A pipeline which demultiplexes unpaired FASTQ files containing libraries with 5' 'inline' barcodes and A-tails (i.e. the barcodes are the first N bases read, followed by a 'T').
- demultiplexing is done using fastq-multx, allowing one mismatch to the barcode (including A-tail)
- barcodes with A-tails are removed, but FASTQ files without barcodes removed are also generated. These are suitable for GEO submission, which require demultiplexed but otherwise unmodified files.

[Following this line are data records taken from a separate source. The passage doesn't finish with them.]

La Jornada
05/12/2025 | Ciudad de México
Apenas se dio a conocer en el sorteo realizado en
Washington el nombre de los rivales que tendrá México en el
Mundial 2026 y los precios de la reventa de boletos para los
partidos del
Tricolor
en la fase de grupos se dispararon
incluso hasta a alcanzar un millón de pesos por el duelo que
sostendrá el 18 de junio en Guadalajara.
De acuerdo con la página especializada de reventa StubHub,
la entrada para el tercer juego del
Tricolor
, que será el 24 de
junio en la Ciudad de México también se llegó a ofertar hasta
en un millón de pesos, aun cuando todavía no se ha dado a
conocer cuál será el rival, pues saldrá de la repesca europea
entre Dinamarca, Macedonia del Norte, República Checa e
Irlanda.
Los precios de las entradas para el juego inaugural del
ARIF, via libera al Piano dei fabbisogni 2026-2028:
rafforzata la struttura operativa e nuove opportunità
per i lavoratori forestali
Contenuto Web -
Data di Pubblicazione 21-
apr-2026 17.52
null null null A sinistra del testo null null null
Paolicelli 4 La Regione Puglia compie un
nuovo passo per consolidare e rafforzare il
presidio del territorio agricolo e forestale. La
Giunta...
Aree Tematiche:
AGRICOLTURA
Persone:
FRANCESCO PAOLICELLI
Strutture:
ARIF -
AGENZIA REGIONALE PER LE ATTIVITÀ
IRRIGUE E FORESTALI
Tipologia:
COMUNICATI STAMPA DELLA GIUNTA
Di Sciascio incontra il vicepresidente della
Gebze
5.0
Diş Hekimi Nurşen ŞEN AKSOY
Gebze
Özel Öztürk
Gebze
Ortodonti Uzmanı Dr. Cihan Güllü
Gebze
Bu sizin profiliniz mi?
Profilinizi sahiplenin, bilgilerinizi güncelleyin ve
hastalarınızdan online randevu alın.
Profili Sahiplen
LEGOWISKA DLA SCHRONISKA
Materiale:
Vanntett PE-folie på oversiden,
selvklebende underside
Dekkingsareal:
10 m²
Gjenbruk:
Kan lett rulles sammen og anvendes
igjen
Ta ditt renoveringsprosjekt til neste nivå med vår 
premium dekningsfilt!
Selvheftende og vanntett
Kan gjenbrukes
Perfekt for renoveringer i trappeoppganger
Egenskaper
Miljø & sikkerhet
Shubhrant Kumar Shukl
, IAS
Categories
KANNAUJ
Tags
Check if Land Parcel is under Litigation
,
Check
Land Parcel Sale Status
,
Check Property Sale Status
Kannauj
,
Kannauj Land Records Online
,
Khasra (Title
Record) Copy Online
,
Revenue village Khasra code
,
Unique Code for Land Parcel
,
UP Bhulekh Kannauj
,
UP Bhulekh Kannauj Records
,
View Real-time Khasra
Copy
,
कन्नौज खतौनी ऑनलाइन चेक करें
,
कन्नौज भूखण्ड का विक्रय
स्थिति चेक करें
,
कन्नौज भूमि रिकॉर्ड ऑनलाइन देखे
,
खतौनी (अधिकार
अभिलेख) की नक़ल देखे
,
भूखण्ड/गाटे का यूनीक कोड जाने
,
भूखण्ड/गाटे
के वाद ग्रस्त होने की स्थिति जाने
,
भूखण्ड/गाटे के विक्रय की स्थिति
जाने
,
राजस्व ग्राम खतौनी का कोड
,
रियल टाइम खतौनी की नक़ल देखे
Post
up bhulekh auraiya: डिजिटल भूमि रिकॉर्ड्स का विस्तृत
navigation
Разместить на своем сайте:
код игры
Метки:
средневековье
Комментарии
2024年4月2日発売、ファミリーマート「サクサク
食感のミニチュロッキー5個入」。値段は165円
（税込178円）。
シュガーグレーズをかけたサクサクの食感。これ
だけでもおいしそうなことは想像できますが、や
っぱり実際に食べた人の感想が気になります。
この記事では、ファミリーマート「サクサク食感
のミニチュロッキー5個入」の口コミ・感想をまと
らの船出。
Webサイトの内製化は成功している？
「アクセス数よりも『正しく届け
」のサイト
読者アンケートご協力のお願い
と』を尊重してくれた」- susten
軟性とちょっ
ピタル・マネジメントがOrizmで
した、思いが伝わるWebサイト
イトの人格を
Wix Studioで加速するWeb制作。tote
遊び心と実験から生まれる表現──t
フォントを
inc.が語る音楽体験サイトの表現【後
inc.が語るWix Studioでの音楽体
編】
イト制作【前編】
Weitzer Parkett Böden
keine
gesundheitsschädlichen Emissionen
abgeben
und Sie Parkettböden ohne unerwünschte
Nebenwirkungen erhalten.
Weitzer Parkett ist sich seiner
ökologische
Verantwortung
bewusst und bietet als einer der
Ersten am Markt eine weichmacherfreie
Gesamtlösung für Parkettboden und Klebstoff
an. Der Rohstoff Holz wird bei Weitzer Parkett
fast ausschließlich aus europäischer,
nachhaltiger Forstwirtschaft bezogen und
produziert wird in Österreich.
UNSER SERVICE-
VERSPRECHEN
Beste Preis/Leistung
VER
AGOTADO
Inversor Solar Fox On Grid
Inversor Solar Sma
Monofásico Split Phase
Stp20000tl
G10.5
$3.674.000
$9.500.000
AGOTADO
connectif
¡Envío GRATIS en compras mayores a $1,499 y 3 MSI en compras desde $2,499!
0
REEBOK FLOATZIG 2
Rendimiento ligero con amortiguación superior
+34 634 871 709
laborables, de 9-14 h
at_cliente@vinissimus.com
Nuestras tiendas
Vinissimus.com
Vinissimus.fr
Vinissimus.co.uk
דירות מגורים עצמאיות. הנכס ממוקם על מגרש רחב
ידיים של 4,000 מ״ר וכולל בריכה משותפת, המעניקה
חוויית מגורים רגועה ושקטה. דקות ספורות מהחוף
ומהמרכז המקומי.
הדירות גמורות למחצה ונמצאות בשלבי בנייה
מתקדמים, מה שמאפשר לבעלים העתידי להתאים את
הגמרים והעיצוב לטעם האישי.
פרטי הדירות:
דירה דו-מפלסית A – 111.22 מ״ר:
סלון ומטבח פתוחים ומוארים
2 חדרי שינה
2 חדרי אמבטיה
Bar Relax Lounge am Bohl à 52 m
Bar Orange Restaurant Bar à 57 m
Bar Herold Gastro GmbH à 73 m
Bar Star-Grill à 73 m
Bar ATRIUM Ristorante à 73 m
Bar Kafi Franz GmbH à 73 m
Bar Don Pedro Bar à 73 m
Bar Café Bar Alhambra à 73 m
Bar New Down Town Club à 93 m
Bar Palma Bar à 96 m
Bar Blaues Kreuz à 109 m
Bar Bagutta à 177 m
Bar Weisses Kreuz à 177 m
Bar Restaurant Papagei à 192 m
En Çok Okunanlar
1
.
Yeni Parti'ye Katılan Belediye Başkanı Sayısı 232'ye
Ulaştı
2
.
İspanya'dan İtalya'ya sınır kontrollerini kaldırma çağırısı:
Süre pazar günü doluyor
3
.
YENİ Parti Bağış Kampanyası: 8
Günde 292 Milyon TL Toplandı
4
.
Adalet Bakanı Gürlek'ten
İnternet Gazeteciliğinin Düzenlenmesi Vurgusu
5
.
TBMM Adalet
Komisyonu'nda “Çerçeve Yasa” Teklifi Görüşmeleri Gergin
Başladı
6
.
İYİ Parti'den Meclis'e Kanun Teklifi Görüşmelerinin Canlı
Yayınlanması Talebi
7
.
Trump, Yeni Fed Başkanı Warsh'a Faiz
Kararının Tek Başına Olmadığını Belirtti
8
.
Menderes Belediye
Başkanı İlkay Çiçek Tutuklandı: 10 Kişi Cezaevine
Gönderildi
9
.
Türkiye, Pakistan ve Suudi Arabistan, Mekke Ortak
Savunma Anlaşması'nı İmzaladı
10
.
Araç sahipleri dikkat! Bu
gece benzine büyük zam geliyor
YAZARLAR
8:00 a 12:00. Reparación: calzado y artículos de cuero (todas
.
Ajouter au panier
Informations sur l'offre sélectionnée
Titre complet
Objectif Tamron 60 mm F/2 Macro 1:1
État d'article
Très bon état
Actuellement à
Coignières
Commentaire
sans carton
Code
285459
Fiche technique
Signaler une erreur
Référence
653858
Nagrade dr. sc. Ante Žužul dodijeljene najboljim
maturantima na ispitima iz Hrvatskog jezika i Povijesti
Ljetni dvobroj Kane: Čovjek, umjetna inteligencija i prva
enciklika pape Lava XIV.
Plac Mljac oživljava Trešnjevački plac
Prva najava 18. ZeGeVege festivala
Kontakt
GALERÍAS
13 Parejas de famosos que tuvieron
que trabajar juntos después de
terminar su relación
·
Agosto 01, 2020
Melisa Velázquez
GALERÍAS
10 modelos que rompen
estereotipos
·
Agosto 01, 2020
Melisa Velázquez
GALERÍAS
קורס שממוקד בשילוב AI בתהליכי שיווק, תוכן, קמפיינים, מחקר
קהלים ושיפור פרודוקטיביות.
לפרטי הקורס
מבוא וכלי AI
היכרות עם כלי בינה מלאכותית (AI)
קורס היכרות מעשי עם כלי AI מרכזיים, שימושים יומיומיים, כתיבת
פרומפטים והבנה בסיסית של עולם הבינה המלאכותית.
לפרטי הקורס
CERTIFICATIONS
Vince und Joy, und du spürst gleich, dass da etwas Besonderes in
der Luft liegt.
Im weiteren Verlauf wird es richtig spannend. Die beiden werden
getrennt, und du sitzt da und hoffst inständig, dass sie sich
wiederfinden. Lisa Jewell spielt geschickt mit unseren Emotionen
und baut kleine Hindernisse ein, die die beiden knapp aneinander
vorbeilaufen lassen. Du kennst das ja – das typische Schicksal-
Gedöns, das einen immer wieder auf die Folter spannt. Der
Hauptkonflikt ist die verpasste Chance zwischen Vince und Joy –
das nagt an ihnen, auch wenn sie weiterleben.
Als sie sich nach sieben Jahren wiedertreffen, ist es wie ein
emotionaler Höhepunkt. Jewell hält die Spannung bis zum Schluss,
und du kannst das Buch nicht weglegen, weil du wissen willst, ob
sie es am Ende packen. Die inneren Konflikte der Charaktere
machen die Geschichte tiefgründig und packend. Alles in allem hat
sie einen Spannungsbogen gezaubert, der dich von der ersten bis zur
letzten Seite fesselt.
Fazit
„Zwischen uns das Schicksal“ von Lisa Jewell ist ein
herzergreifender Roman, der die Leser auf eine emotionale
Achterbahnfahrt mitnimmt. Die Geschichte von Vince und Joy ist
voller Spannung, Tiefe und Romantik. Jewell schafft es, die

- no 3' quality trimming is applied
- Unix-like operating system (tested on CentOS 7.2.1511)
- Git
- conda
- Multiplexed unpaired FASTQ files of libraries with 5' 'inline' barcodes and A-tails. This pipeline has only been tested with Illumina data.
0. Clone this repository.
git clone https://github.com/winston-lab/demultiplex-single-end.git
1. Create and activate the demultiplex_single_end
virtual environment for the pipeline using conda. The virtual environment creation can take a while.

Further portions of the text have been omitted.